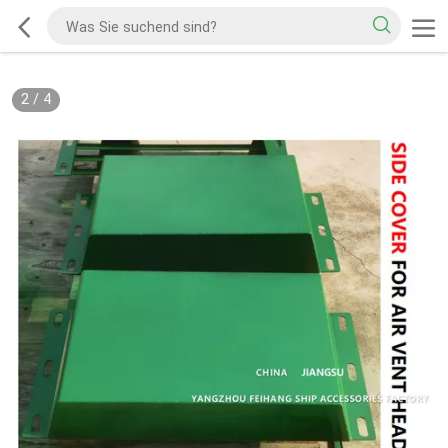
2
/
4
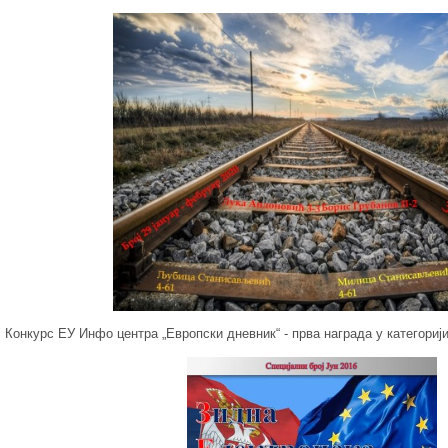
Конкурс ЕУ Инфо центра „Европски дневник“ - првa наградa у категори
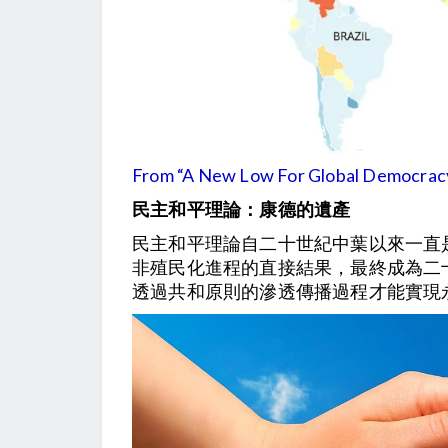
From “A New Low For Global Democracy
民主和平理論：康德的遺產
民主和平理論自二十世紀中葉以來一直
非殖民化進程的直接結果，最終成為二十
透過共和原則的滲透傳播過程才能實現永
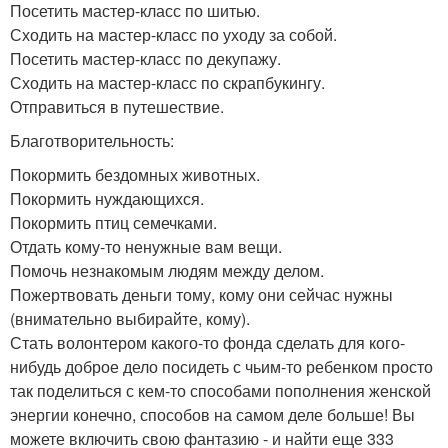
Посетить мастер-класс по шитью.
Сходить на мастер-класс по уходу за собой.
Посетить мастер-класс по декупажу.
Сходить на мастер-класс по скрапбукингу.
Отправиться в путешествие.
Благотворительность:
Покормить бездомных животных.
Покормить нуждающихся.
Покормить птиц семечками.
Отдать кому-то ненужные вам вещи.
Помочь незнакомым людям между делом.
Пожертвовать деньги тому, кому они сейчас нужны
(внимательно выбирайте, кому).
Стать волонтером какого-то фонда сделать для кого-
нибудь доброе дело посидеть с чьим-то ребенком просто
так поделиться с кем-то способами пополнения женской
энергии конечно, способов на самом деле больше! Вы
можете включить свою фантазию - и найти еще 333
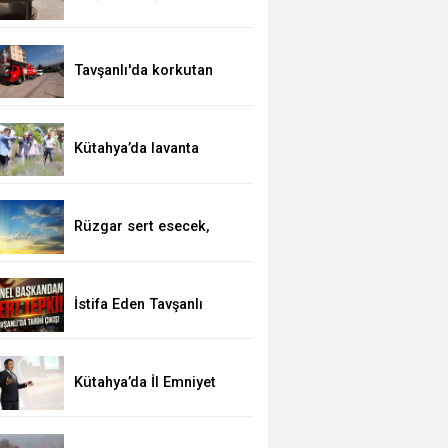
kutsal topraklarda
Tavşanlı'da korkutan
yangın
Kütahya’da lavanta
hasadı
Rüzgar sert esecek,
sıcaklık değişmeyecek
İstifa Eden Tavşanlı
Belediye Başkanı Derin’e
Sert Tepki
Kütahya’da İl Emniyet
Müdürlüğü personeline
etkili iletişim eğitimi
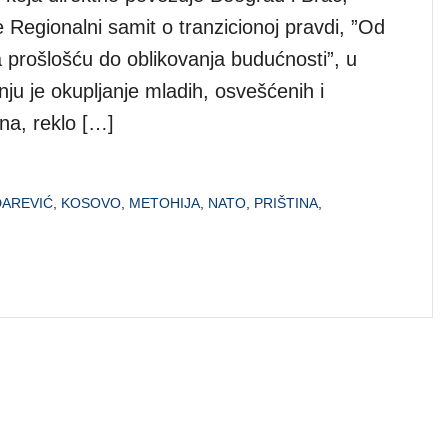
 Regionalni samit o tranzicionoj pravdi, ”Od
prošlošću do oblikovanja budućnosti”, u
anju je okupljanje mladih, osvešćenih i
na, reklo […]
DAREVIĆ
,
KOSOVO
,
METOHIJA
,
NATO
,
PRIŠTINA
,
N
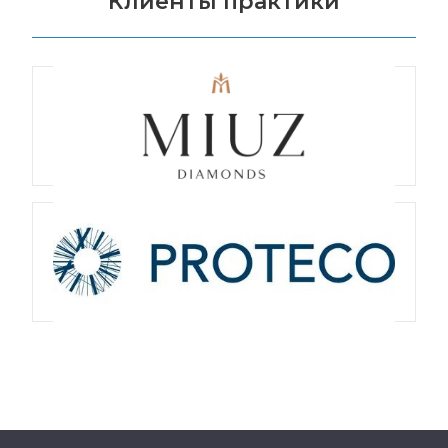
Клиенты практики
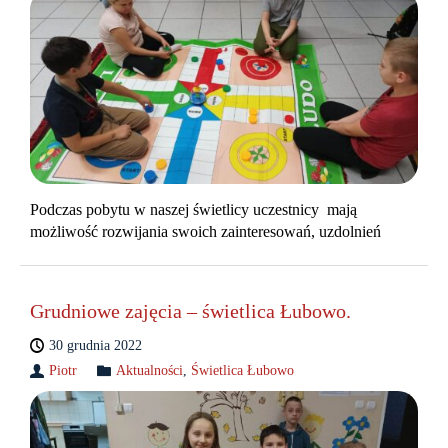
Podczas pobytu w naszej świetlicy uczestnicy mają
możliwość rozwijania swoich zainteresowań, uzdolnień
Grudniowe zajęcia – świetlica Łubowo.
30 grudnia 2022
Piotr
Aktualności
,
Świetlica Łubowo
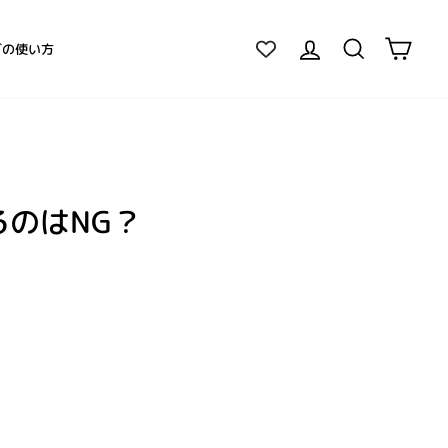
ログイン
検索
カー
グの使い方
のはNG？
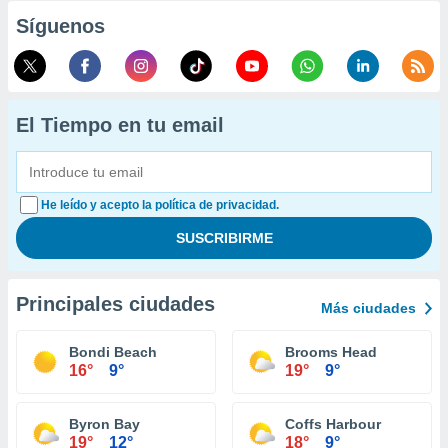
Síguenos
El Tiempo en tu email
He leído y acepto la política de privacidad.
Principales ciudades
Más ciudades
Bondi Beach
Brooms Head
16°
9°
19°
9°
Byron Bay
Coffs Harbour
19°
12°
18°
9°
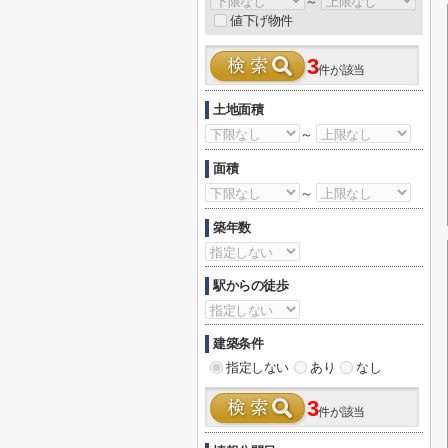
～
値下げ物件
3
件が該当
土地面積
～
面積
～
築年数
駅からの徒歩
建築条件
指定しない
あり
なし
3
件が該当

■ ■ ■ ■ ■

▶ [WORK ITEM]: For the listing above, how many lines contain the word "ciudades"? Respond with nothing but the number.

▶ [ANSWER SPACE]: 2